A metaphor is a relation between the dictionary and contextual logical meanings based on the affinity or similarity of certain properties or features of the two corresponding concepts. Metaphor can be embodied in all the meaningful parts of speech, in nouns, adjectives, verbs, adverbs and sometimes even in the auxiliary parts of speech , as in prepositions. Metaphor as any stylistic devices can be classified according to their degree of unexpectedness. Thus metaphors which are absolutely unexpected, are quite unpredictable, are called genuine metaphors. e. g. Through the open window the dust danced and was golden.

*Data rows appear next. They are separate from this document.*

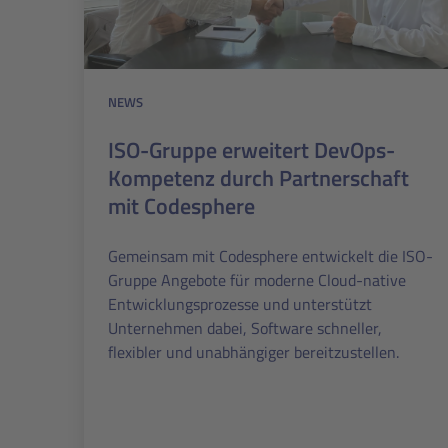
NEWS
ISO-Gruppe erweitert DevOps-
Kompetenz durch Partnerschaft
mit Codesphere
Gemeinsam mit Codesphere entwickelt die ISO-
Gruppe Angebote für moderne Cloud-native
Entwicklungsprozesse und unterstützt
Unternehmen dabei, Software schneller,
flexibler und unabhängiger bereitzustellen.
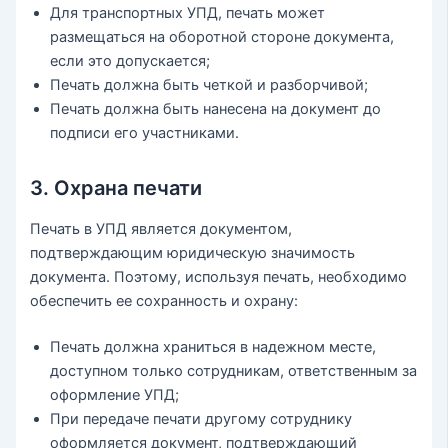
Для транспортных УПД, печать может
размещаться на оборотной стороне документа,
если это допускается;
Печать должна быть четкой и разборчивой;
Печать должна быть нанесена на документ до
подписи его участниками.
3. Охрана печати
Печать в УПД является документом,
подтверждающим юридическую значимость
документа. Поэтому, используя печать, необходимо
обеспечить ее сохранность и охрану:
Печать должна храниться в надежном месте,
доступном только сотрудникам, ответственным за
оформление УПД;
При передаче печати другому сотруднику
оформляется документ, подтверждающий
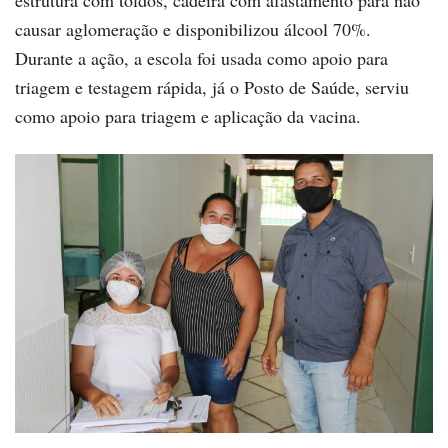
estrutura com toldos, cadeira com afastamento para não
causar aglomeração e disponibilizou álcool 70%.
Durante a ação, a escola foi usada como apoio para
triagem e testagem rápida, já o Posto de Saúde, serviu
como apoio para triagem e aplicação da vacina.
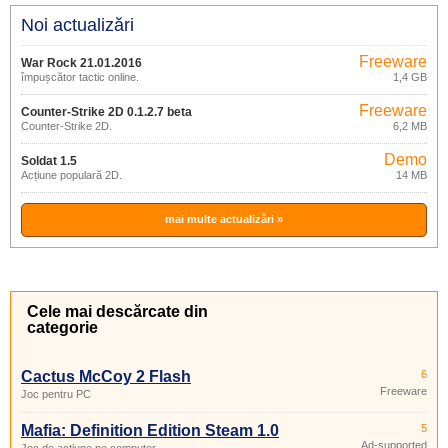
Noi actualizări
Freeware
War Rock 21.01.2016
împușcător tactic online.
1,4 GB
Freeware
Counter-Strike 2D 0.1.2.7 beta
Counter-Strike 2D.
6,2 MB
Demo
Soldat 1.5
Acțiune populară 2D.
14 MB
mai multe actualizări »
Cele mai descărcate din
categorie
Cactus McCoy 2 Flash
6
Freeware
Joc pentru PC
Mafia: Definition Edition Steam 1.0
5
Ad-supported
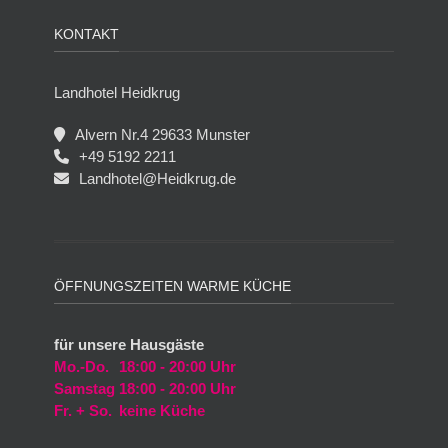
KONTAKT
Landhotel Heidkrug
Alvern Nr.4 29633 Munster
+49 5192 2211
Landhotel@Heidkrug.de
ÖFFNUNGSZEITEN WARME KÜCHE
für unsere Hausgäste
Mo.-Do.
18:00 - 20:00 Uhr
Samstag
18:00 - 20:00 Uhr
Fr. + So.
keine Küche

Those which are commonly used in speech and are sometimes fixed in the dictionaries as expressive means of language are trite metaphors or dead metaphors e. g. a flight of fancy, floods of tears.
Trite metaphors are sometimes injected with new vigour, their primary meaning is re- established alongside the new derivative meaning. This is done by supplying the central image created by the metaphor with additional words bearing some reference to the main word. e. g. Mr. Pickwick bottled up his vengeance and corked it down.
The verb " to bottle up " is explained as " to keep in check", to conceal, to restrain, repress. So the metaphor can be hardly felt. But it is revived by the direct meaning of the verb "to cork down". Such metaphors are called sustained or prolonged. Stylistic function of a metaphor is to make the description concrete, to express the individual attitude.